Transcribed page contents
.....
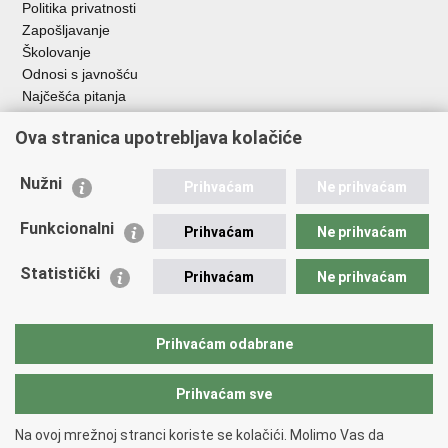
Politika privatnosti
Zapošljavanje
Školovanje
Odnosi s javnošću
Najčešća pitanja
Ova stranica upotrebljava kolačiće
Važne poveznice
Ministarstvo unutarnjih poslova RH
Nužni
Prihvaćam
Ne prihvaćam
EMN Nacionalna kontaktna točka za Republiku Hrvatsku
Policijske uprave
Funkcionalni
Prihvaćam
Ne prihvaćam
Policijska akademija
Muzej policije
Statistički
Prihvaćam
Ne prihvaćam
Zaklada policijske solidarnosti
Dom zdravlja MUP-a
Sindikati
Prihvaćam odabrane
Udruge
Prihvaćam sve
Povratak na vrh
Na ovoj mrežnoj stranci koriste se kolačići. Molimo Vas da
.....
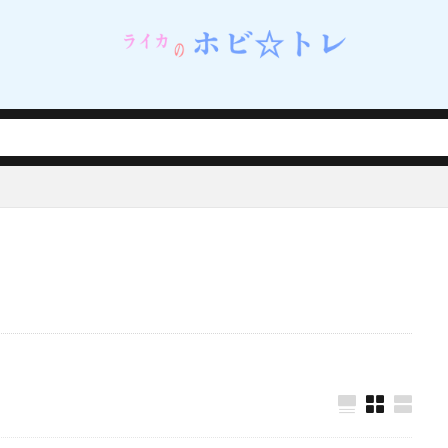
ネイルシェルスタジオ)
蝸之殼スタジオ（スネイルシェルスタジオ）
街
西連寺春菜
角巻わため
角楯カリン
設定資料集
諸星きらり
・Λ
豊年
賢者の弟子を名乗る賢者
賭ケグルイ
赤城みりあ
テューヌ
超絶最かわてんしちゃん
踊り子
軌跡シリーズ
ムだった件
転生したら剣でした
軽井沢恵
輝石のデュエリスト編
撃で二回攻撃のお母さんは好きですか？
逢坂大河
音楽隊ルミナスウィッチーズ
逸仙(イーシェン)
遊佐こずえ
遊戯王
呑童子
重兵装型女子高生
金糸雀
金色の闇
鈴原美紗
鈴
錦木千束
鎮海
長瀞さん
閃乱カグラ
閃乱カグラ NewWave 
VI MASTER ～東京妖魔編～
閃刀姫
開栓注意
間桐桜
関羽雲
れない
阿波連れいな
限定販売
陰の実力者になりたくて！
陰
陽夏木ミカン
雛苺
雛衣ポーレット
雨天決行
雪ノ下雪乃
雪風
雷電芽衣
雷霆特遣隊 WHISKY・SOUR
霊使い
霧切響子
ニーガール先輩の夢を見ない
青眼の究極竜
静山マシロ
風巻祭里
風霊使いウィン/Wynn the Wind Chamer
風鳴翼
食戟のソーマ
.....
Find "Politika privatnosti" in the entries above and copy that whole line exactly, then each line after it through the line that contains "Na ovoj mrežnoj".

Politika privatnosti
Zapošljavanje
Školovanje
Odnosi s javnošću
Najčešća pitanja
Ova stranica upotrebljava kolačiće
Važne poveznice
Ministarstvo unutarnjih poslova RH
Nužni
Prihvaćam
Ne prihvaćam
EMN Nacionalna kontaktna točka za Republiku Hrvatsku
Policijske uprave
Funkcionalni
Prihvaćam
Ne prihvaćam
Policijska akademija
Muzej policije
Statistički
Prihvaćam
Ne prihvaćam
Zaklada policijske solidarnosti
Dom zdravlja MUP-a
Sindikati
Prihvaćam odabrane
Udruge
Prihvaćam sve
Povratak na vrh
Na ovoj mrežnoj stranci koriste se kolačići. Molimo Vas da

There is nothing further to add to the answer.